The inquisitor stood up. “No,” he said. “I will not sup at the table of a man I believe to be an agent of the Fiend.”

“This is ridiculous!” roared the Maestro. “That boy is confused by concussion and also quite obviously drunk, and yet you accept his wild allegations as reliable testimony? Am I an idiot that I would perform forbidden rites where he could overlook me, when I knew he was in the house? Do you think we don’t know the spyhole is there? If you think I am so senile that I would forget about it, do you believe Alfeo would? Your Excellency, you are running a travesty of an investigation!”

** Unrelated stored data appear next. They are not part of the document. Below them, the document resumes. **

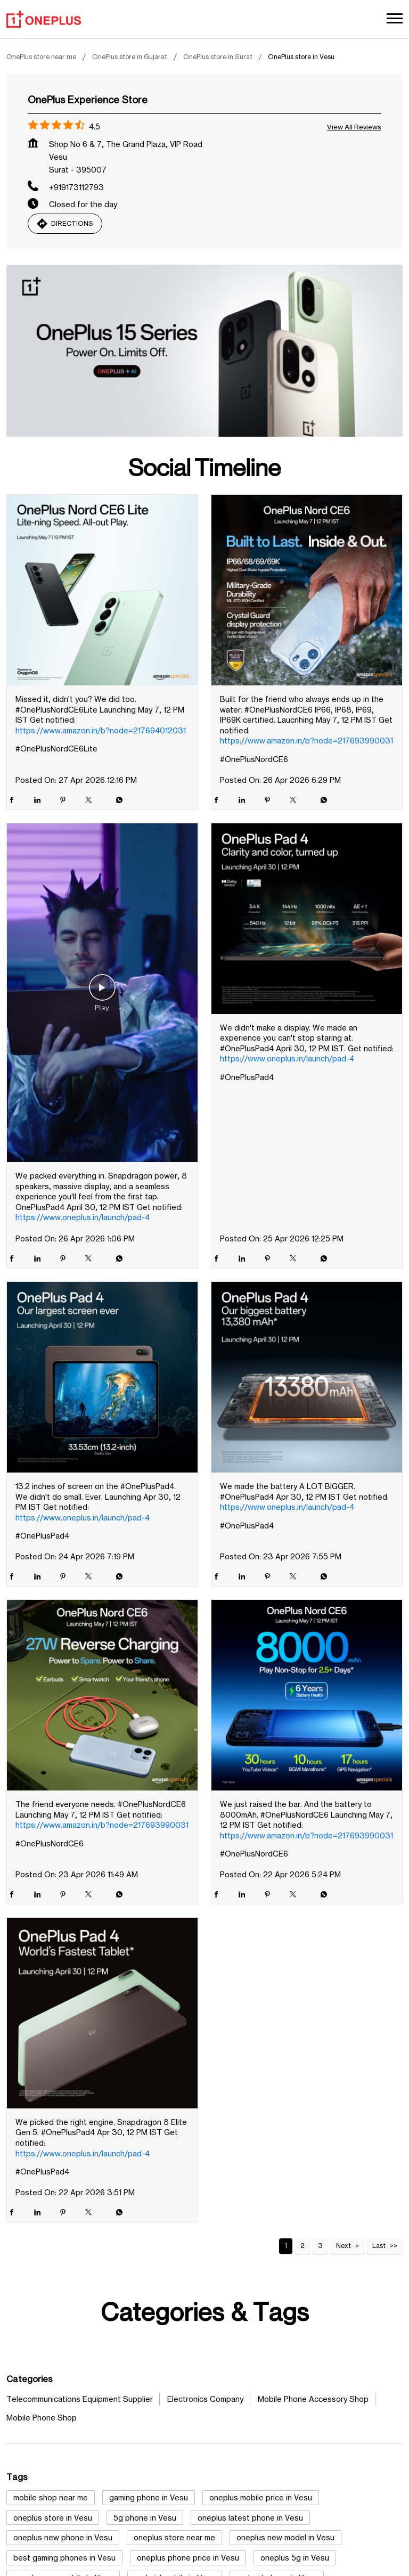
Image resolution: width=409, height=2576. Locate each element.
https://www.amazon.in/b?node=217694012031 (100, 730)
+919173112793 (76, 187)
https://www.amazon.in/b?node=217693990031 (306, 740)
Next (343, 2245)
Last (379, 2245)
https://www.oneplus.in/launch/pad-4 (82, 1217)
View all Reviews (354, 127)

Ignoring the tirade, Gritti had beckoned in the two fanti, but I reached the Maestro first and helped him up. I handed him his staff and gave him my arm to lean on. If he was going to be humiliated by being carried off like baggage to jail, then the least I could do was help him postpone the indignity as long as possible. Besides, I did not have my sword with me, so I couldn’t put the time to better use by sending Vasco to hell with a warning I was coming.

I had always overestimated that dog’s human qualities.

We shuffled out into the salone. The Angelis were emerging from the kitchen, just about all of them, and Bruno was with them. Bruno was going to be a problem. Already he was sensing the tension and frowning. The fanti would have to carry the Maestro downstairs and the moment they laid hands on him, Bruno was going to charge along the hall like my father’s galley at Lepanto.

“Can you manage the stairs?” Missier Grande asked Vasco, eyeing the group of us. The Maestro must be carried, I must be watched, he had only two able-bodied men to assist him, and he must realize that Vasco would be in danger if he stayed around Ca’ Barbolano unprotected.

“Do let me assist,” I said. “I’ll give him a helping foot.”

Someone rapped the front door knocker.